Playing Parental Whack-A-Mole: 6 Tips for Staying Sane in the Insanity of Youth Sports
So you are the parent who tires to stay above the fray of the parenting sports frenzy.
You don’t watch every minute of practice.
You don’t cross-examine your child after each workout or meet.
You assume good faith with your child’s coaches.
You refrain from comparing your kid’s “talent” and achievement with those of her teammates.
And then it happens.
Maybe it is that throw away line from a parent in your car pool: “My kid must be making great progress because she just got bumped to Group B, not C.”
Or it is the parent who makes the off the cuff remark on one of the few occasions you stop in the gym instead of doing the usual drop and run: “I hope your daughter wasn’t too upset when she was the only one who didn’t get to do her full on floor the other day.”
Or maybe it is even the self-doubt that creeps in when you notice a perceived slight: “I wonder why my kid was the only one from our club in camp group 7 during our gym’s summer camp…”
And, bam! There you are turning into the parent that you swore you were not going to be.
You are tempted to watch practice to find out what is going on.
You start to question you child on the car ride home.
You question whether the coaches are paying sufficient attention to your child…maybe they never liked her in the first place?
You begin to panic that your daughter is falling behind, not cutting it and is doomed to an athletic life of mediocrity.
As one reader wrote, beating these thoughts off is like playing “the parental game of Whack-a-Mole.”
So, how does a well-intentioned parent deal?
- Expect the irrational feelings, and welcome them. Here’s the thing: you cannot cure normal. It is completely and totally normal to feel pretty irrational when it comes to our kids. We love them so much and when we fear that others are disregarding them, we are going to feel a little insane. It’s okay. They are just feelings. Big breath in and they will pass…or at least calm down.

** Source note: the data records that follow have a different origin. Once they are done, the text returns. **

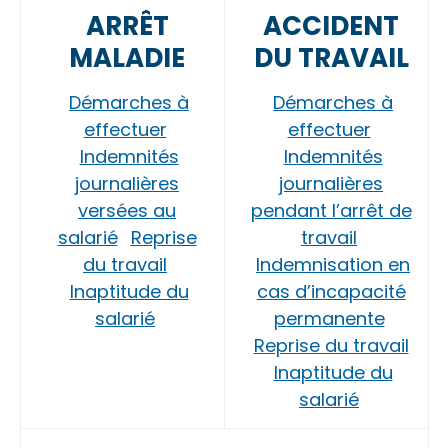
ARRÊT
ACCIDENT
MALADIE
DU TRAVAIL
Démarches à
Démarches à
effectuer
effectuer
Indemnités
Indemnités
journalières
journalières
versées au
pendant l’arrêt de
salarié
Reprise
travail
du travail
Indemnisation en
Inaptitude du
cas d’incapacité
salarié
permanente
Reprise du travail
Inaptitude du
salarié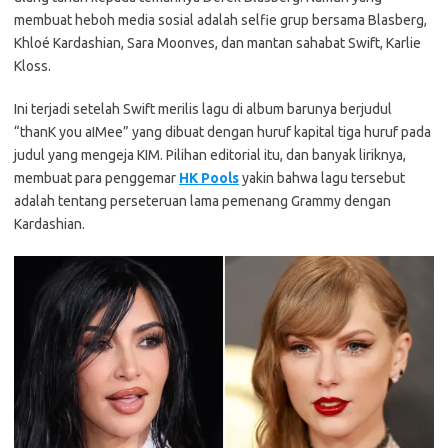
membuat heboh media sosial adalah selfie grup bersama Blasberg,
Khloé Kardashian, Sara Moonves, dan mantan sahabat Swift, Karlie
Kloss.
Ini terjadi setelah Swift merilis lagu di album barunya berjudul
“thanK you aIMee” yang dibuat dengan huruf kapital tiga huruf pada
judul yang mengeja KIM. Pilihan editorial itu, dan banyak liriknya,
membuat para penggemar
HK Pools
yakin bahwa lagu tersebut
adalah tentang perseteruan lama pemenang Grammy dengan
Kardashian.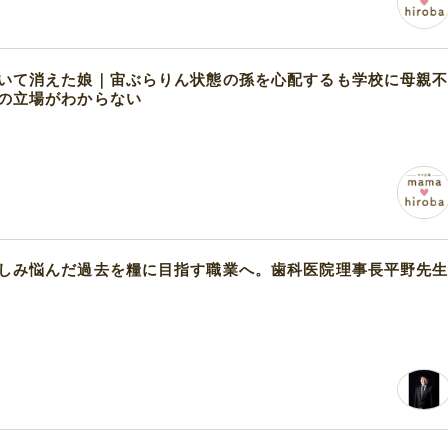
いて消えた娘｜宙ぶらりん状態の孫を心配するも学校に母親
の立場がわからない
しみ悩んだ過去を糧に目指す職業へ。歯科医院理事長平野先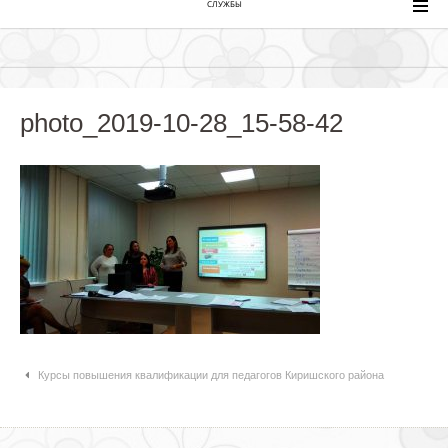
СЛУЖБЫ
photo_2019-10-28_15-58-42
Навигация по статьям
Курсы повышения квалификации для педагогов Киришского района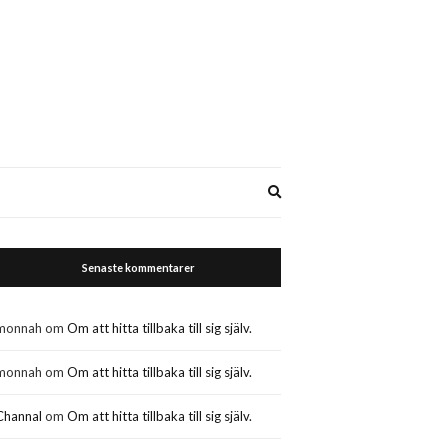
Expand
search
form
Senaste kommentarer
monnah
om
Om att hitta tillbaka till sig själv.
monnah
om
Om att hitta tillbaka till sig själv.
Channal
om
Om att hitta tillbaka till sig själv.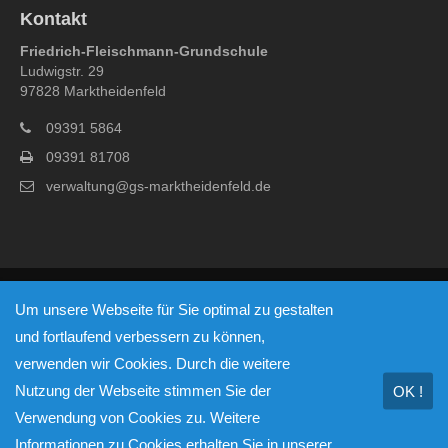
Kontakt
Friedrich-Fleischmann-Grundschule
Ludwigstr. 29
97828 Marktheidenfeld
09391 5864
09391 81708
verwaltung@gs-marktheidenfeld.de
© Copyright 2026 - Friedrich-Fleischmann-Grundschule
Um unsere Webseite für Sie optimal zu gestalten
Marktheidenfeld
und fortlaufend verbessern zu können,
Impressum
Datenschutzerklärung
verwenden wir Cookies. Durch die weitere
Nutzung der Webseite stimmen Sie der
OK !
Verwendung von Cookies zu. Weitere
Informationen zu Cookies erhalten Sie in unserer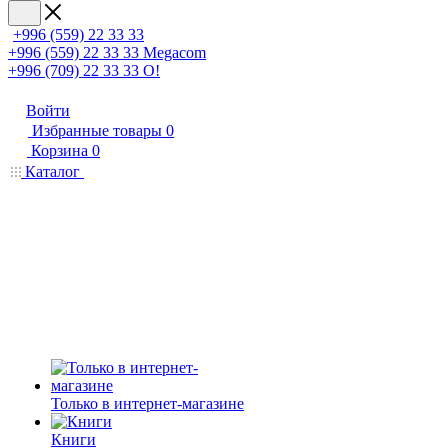
+996 (559) 22 33 33
+996 (559) 22 33 33
Megacom
+996 (709) 22 33 33
O!
Войти
Избранные товары
0
Корзина
0
Каталог
Только в интернет-магазине
Книги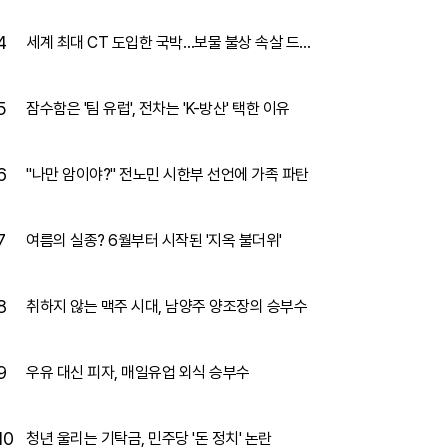
4
세계 최대 CT 도입한 국박…보물 불상 속살 드러
내
5
잠수함은 '팀 유럽', 전차는 'K-방산' 택한 이유
6
"나만 암이야?" 전노민 시한부 선언에 가족 파탄
7
여름의 실종? 6월부터 시작된 '지옥 불더위'
8
취하지 않는 맥주 시대, 남양주 양조장의 승부수
9
우유 대신 피자, 매일유업 외식 승부수
10
청년 울리는 기탁금, 민주당 '돈 정치' 논란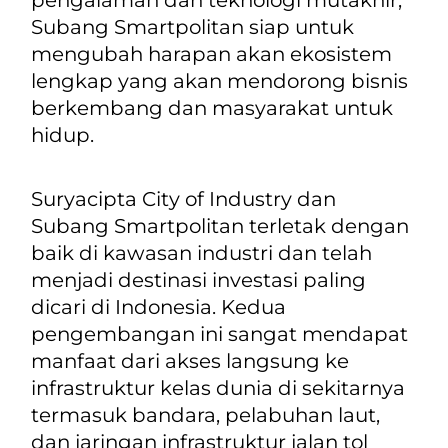
Subang Smartpolitan siap untuk
mengubah harapan akan ekosistem
lengkap yang akan mendorong bisnis
berkembang dan masyarakat untuk
hidup.
Suryacipta City of Industry dan
Subang Smartpolitan terletak dengan
baik di kawasan industri dan telah
menjadi destinasi investasi paling
dicari di Indonesia. Kedua
pengembangan ini sangat mendapat
manfaat dari akses langsung ke
infrastruktur kelas dunia di sekitarnya
termasuk bandara, pelabuhan laut,
dan jaringan infrastruktur jalan tol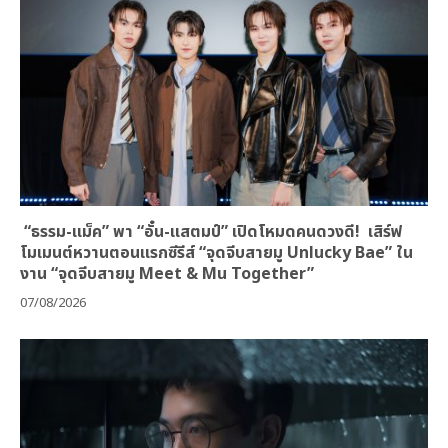
“ธรรม-แม็ค” พา “อั๋น-แสตมป์” เปิดโหมดคนดวงดี! เสิร์ฟ
โมเมนต์หวานตอนแรกซีรีส์ “จุดจีบสายมู Unlucky Bae” ใน
งาน “จุดจีบสายมู Meet & Mu Together”
07/08/2026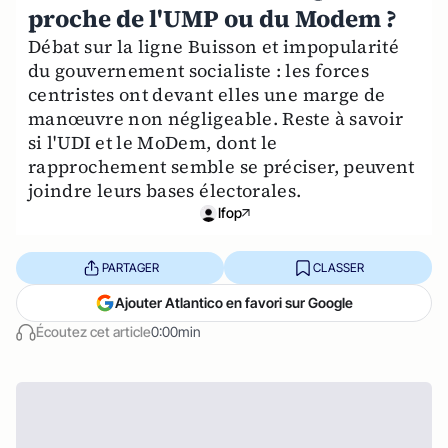
proche de l'UMP ou du Modem ?
Débat sur la ligne Buisson et impopularité
du gouvernement socialiste : les forces
centristes ont devant elles une marge de
manœuvre non négligeable. Reste à savoir
si l'UDI et le MoDem, dont le
rapprochement semble se préciser, peuvent
joindre leurs bases électorales.
Ifop
PARTAGER
CLASSER
Ajouter Atlantico en favori sur Google
Écoutez cet article
0:00min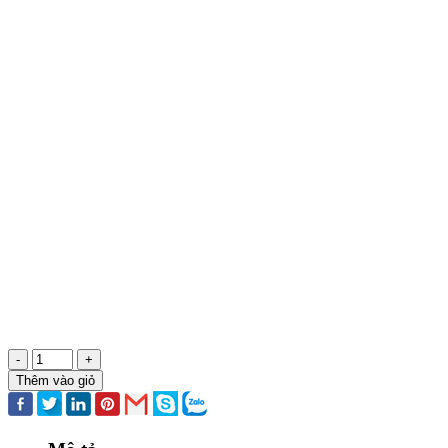
-
+
Thêm vào giỏ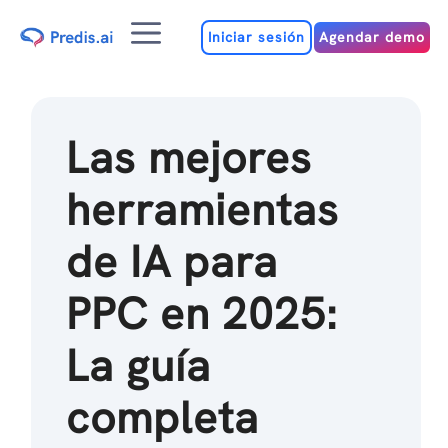
Ir
Menú
al
Iniciar sesión
Agendar demo
contenido
Las mejores
herramientas
de IA para
PPC en 2025:
La guía
completa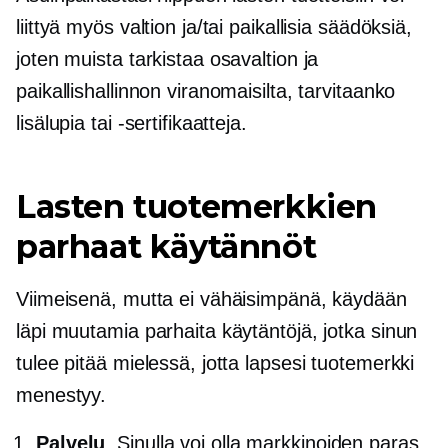
liittyä myös valtion ja/tai paikallisia säädöksiä,
joten muista tarkistaa osavaltion ja
paikallishallinnon viranomaisilta, tarvitaanko
lisälupia tai -sertifikaatteja.
Lasten tuotemerkkien
parhaat käytännöt
Viimeisenä, mutta ei vähäisimpänä, käydään
läpi muutamia parhaita käytäntöjä, jotka sinun
tulee pitää mielessä, jotta lapsesi tuotemerkki
menestyy.
Palvelu
. Sinulla voi olla markkinoiden paras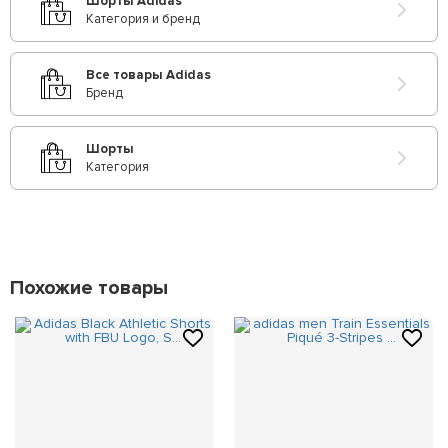
Шорты Adidas
Категория и бренд
Все товары Adidas
Бренд
Шорты
Категория
Похожие товары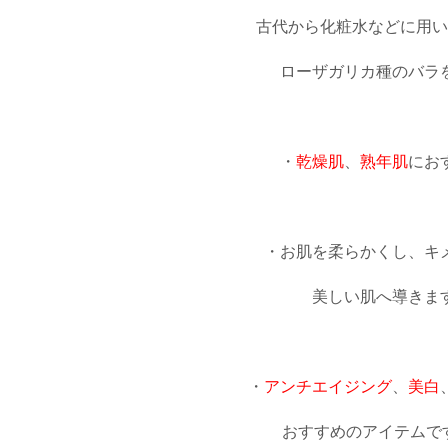
古代から化粧水などに用い
ローザガリカ種のバラ
・
乾燥肌
、
熟年肌
にお
・お肌を柔らかくし、キ
美しい肌へ導きま
・
アンチエイジング
、
美白
おすすめのアイテムで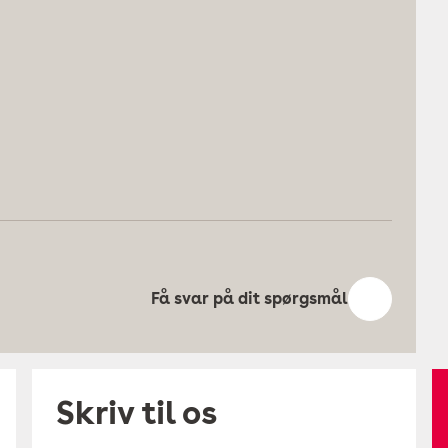
Få svar på dit spørgsmål
Skriv til os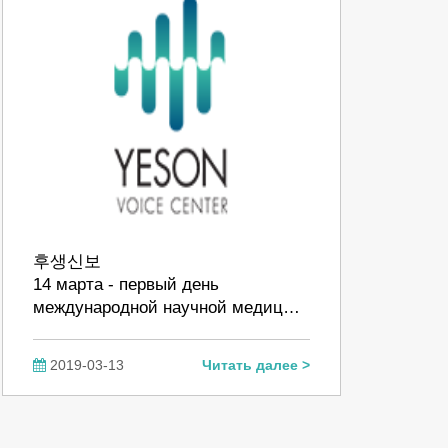
후생신보
14 марта - первый день
международной научной медиц…
2019-03-13
Читать далее >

- You don’t have to react to every feeling you have. Just because you feel this yucky feeling rise within you, you don’t have to act on it. Just notice the feelings, name them (“Hi Whack-a-Moles!” might do) and let them leave.
- When you are tempted to act on these feelings, get that Whack-a-Mole hammer out and smash away. The visualization alone should make you laugh and put things back into perspective.
- Talk to a trusted person. Naming the Whack-a-Mole feelings and sharing that idea with a trusted friend in a similar position can be a great help. Being able to hop on a call to a pal who gets it and understands when you say “I’m having a Whack-a-Mole moment” can be hugely beneficial. Agree to talk each other down when either is struggling.
- Use the 10/10/10 test. Will this matter in 10 minutes, 10 days or 10 years? If the answer isn’t yes to all three of these time lines, considering letting the little mole free into the woods to inhabit someone else’s yard.
- Ask for forgiveness and practice self-compassion. If you mess up and let the Mole take over (you yell at the coach, your child, turn the car ride home into the Spanish Inquisition etc.) apologize. A simple “I was out of line and should not have spoken you that way. I am sorry and I will work hard to never do it again.” is sufficient. And then forgive yourself too. You’re going to have moments that make you insane. It doesn’t make you bad; it just makes you human.